§ AVAILABLE RECORDS
· · · · · · ·

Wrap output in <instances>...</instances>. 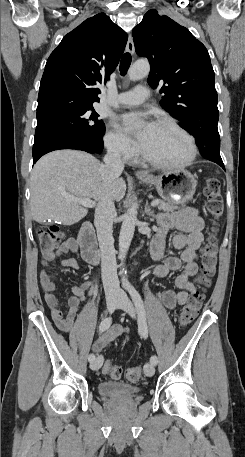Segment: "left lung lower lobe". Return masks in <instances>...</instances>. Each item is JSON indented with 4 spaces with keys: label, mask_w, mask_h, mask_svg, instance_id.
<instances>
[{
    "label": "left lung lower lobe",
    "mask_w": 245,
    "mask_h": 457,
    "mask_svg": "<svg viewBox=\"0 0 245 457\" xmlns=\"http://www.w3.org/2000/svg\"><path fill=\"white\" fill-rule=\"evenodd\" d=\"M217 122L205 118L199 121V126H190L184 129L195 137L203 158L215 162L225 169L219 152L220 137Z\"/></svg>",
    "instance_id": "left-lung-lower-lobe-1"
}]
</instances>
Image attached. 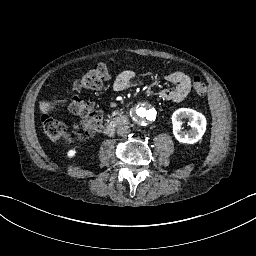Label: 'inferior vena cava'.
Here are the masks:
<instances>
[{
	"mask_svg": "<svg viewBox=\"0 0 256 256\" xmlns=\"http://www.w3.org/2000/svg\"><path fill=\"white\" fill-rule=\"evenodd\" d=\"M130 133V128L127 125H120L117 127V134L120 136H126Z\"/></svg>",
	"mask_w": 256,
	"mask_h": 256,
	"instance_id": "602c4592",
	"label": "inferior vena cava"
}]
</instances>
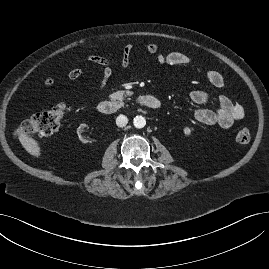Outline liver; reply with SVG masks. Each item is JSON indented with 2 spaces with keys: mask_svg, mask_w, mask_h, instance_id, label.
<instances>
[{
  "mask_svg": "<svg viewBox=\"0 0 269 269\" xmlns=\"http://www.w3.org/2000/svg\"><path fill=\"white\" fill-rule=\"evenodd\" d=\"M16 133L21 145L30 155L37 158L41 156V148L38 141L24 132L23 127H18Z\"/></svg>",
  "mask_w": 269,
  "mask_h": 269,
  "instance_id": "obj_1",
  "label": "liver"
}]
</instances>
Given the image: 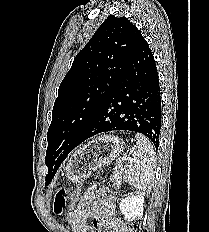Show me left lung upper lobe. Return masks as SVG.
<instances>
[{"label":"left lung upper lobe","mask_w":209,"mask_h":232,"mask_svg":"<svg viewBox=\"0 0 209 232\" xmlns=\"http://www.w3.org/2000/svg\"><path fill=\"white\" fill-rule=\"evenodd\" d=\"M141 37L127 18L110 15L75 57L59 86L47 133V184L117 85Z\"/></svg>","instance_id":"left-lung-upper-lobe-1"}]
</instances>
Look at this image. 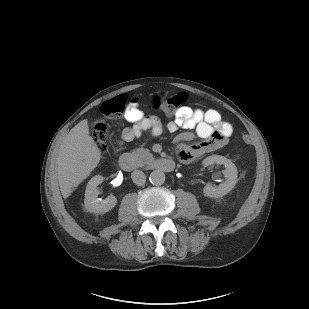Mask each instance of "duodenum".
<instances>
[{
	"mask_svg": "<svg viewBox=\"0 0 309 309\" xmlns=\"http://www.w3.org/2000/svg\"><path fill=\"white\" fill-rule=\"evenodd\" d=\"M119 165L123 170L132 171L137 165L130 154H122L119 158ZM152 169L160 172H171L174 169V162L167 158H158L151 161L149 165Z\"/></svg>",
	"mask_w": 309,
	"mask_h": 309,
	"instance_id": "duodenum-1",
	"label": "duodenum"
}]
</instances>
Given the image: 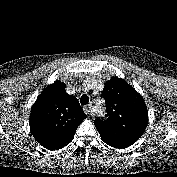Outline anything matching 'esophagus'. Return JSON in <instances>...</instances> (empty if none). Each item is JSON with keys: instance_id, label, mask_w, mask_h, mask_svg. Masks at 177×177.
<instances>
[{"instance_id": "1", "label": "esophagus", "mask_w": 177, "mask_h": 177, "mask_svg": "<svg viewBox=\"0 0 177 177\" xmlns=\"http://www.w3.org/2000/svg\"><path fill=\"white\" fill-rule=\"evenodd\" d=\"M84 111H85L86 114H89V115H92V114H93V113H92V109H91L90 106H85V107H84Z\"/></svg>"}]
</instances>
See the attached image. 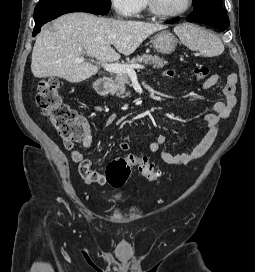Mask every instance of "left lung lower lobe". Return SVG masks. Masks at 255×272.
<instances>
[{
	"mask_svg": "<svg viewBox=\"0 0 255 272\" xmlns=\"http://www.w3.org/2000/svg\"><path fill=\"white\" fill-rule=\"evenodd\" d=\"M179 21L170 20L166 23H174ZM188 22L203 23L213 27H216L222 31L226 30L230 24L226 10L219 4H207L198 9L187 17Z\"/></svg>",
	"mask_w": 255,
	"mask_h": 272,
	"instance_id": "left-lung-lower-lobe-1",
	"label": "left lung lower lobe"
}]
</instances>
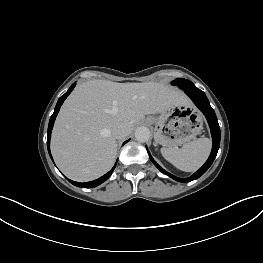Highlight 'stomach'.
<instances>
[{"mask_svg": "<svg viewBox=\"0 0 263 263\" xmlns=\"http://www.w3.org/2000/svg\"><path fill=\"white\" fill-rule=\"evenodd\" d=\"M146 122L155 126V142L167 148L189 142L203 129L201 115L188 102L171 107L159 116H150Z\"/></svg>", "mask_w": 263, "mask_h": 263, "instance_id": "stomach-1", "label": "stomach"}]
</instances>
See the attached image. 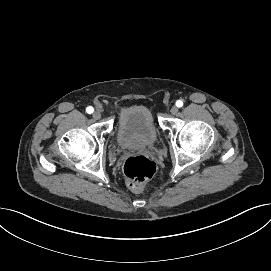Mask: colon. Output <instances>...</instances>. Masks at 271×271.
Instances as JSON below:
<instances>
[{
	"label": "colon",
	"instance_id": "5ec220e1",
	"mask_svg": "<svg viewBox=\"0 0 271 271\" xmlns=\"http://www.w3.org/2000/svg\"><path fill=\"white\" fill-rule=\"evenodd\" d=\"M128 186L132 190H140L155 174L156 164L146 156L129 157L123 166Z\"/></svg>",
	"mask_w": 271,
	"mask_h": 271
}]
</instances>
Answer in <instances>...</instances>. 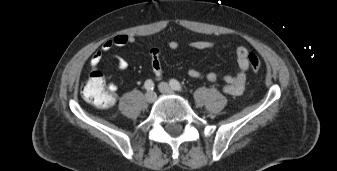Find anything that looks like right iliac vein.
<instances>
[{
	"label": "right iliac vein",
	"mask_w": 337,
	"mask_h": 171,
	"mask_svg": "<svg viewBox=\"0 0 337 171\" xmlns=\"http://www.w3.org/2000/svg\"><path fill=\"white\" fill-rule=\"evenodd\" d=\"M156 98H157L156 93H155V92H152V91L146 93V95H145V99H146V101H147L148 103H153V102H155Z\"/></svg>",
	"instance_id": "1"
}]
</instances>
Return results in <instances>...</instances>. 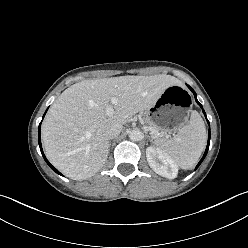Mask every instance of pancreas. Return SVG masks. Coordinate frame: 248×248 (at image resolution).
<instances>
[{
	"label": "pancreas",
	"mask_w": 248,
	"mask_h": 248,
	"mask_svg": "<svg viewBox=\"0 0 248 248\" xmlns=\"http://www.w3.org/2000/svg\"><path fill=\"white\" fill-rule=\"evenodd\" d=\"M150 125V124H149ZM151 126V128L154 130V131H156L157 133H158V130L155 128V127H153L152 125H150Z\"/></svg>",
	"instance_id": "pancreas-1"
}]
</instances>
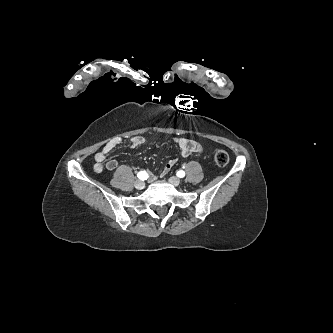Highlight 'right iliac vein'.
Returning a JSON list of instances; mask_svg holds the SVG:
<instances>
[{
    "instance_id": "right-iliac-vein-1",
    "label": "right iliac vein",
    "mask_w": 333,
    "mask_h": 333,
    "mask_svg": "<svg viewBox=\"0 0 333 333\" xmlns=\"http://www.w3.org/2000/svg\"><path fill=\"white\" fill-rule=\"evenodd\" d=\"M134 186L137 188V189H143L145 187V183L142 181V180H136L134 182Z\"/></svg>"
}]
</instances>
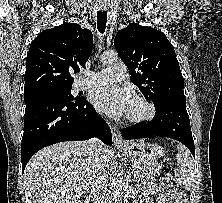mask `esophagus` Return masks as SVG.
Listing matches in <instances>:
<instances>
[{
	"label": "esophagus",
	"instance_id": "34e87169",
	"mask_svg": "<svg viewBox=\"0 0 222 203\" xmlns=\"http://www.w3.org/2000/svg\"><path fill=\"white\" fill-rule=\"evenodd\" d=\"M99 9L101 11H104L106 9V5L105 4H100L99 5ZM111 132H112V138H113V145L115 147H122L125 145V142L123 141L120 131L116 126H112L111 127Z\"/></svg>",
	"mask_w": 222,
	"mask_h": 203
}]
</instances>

· · · · · · ·

§ GOAL OF THE EXERCISE
Beginning with the line that includes "Highlight 'right iliac vein'." and ending with the last line of the material, reproduce those lines exactly and nothing else, with no pictures.

§ RESPONSE TO THIS EXERCISE
Highlight 'right iliac vein'.
Returning a JSON list of instances; mask_svg holds the SVG:
<instances>
[{
    "instance_id": "right-iliac-vein-1",
    "label": "right iliac vein",
    "mask_w": 333,
    "mask_h": 333,
    "mask_svg": "<svg viewBox=\"0 0 333 333\" xmlns=\"http://www.w3.org/2000/svg\"><path fill=\"white\" fill-rule=\"evenodd\" d=\"M134 186L137 188V189H143L145 187V183L142 181V180H136L134 182Z\"/></svg>"
}]
</instances>
mask `esophagus` Return masks as SVG.
Listing matches in <instances>:
<instances>
[{
	"label": "esophagus",
	"instance_id": "34e87169",
	"mask_svg": "<svg viewBox=\"0 0 222 203\" xmlns=\"http://www.w3.org/2000/svg\"><path fill=\"white\" fill-rule=\"evenodd\" d=\"M99 9L101 11H104L106 9V5L105 4H100L99 5ZM111 132H112V138H113V145L115 147H122L125 145V142L123 141L120 131L116 126H112L111 127Z\"/></svg>",
	"mask_w": 222,
	"mask_h": 203
}]
</instances>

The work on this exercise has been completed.